I am working on a neural network based on the NEAT algorithm that learns to play an Atari Breakout clone in Python 2.7, and I have all of the pieces working, but I think the evolution could be greatly improved with a better algorithm for calculating species fitness.
The inputs to the neural network are:
- X coordinate of the center of the paddle
- X coordinate of the center of the ball
- Y coordinate of the center of the ball
- ball's dx (velocity in X)
- ball's dy (velocity in Y)
The outputs are:
- Move paddle left
- Move paddle right
- Do not move paddle
The parameters I have available to the species fitness calculation are:
- breakout_model.score - int: the final score of the game played by the species
- breakout_model.num_times_hit_paddle - int: the number of times the paddle hit the ball
- breakout_model.hits_per_life - int: the number of times the paddle hit the ball per life, in the form of a list; e.g. first element is the value for the first life, 2nd element is the value for the 2nd life, and so on up to 4
- breakout_model.avg_paddle_offset_from_ball - decimal: the average linear distance in the X direction between the ball and the center of the paddle
- breakout_model.avg_paddle_offset_from_center - decimal: the average linear distance in the X direction between the center of the frame and the center of the paddle
- breakout_model.time - int: the total duration of the game, measured in frames
- breakout_model.stale - boolean: whether or not the game was artificially terminated due to staleness (e.g. ball gets stuck bouncing directly vertical and paddle not moving)

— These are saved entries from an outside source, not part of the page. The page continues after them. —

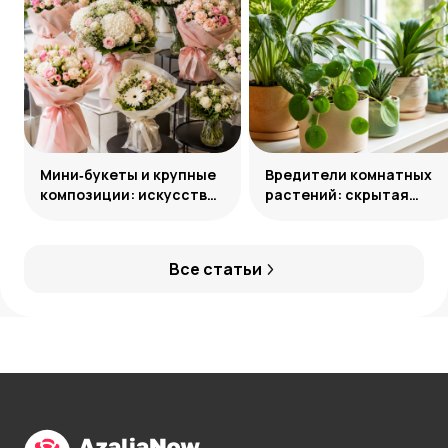
Мини‑букеты и крупные
Вредители комнатных
композиции: искусство
растений: скрытая
уместного выбора
угроза и способы
нейтрализации
Все статьи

If you think I need more data about the final state of the game than just these, I can likely implement a way to get it very easily.
Here is my current fitness calculation, which I don't think is very good:
def calculate_fitness(self):
self.fitness = self.breakout_model.score
if self.breakout_model.num_times_hit_paddle != 0:
self.fitness += self.breakout_model.num_times_hit_paddle / 10
else:
self.fitness -= 0.5
if self.breakout_model.avg_paddle_offset_from_ball != 0:
self.fitness -= (1 / self.breakout_model.avg_paddle_offset_from_ball) * 100
for hits in self.breakout_model.hits_per_life:
if hits == 0:
self.fitness -= 0.2
if self.breakout_model.stale:
self.fitness = 0 - self.fitness
return self.fitness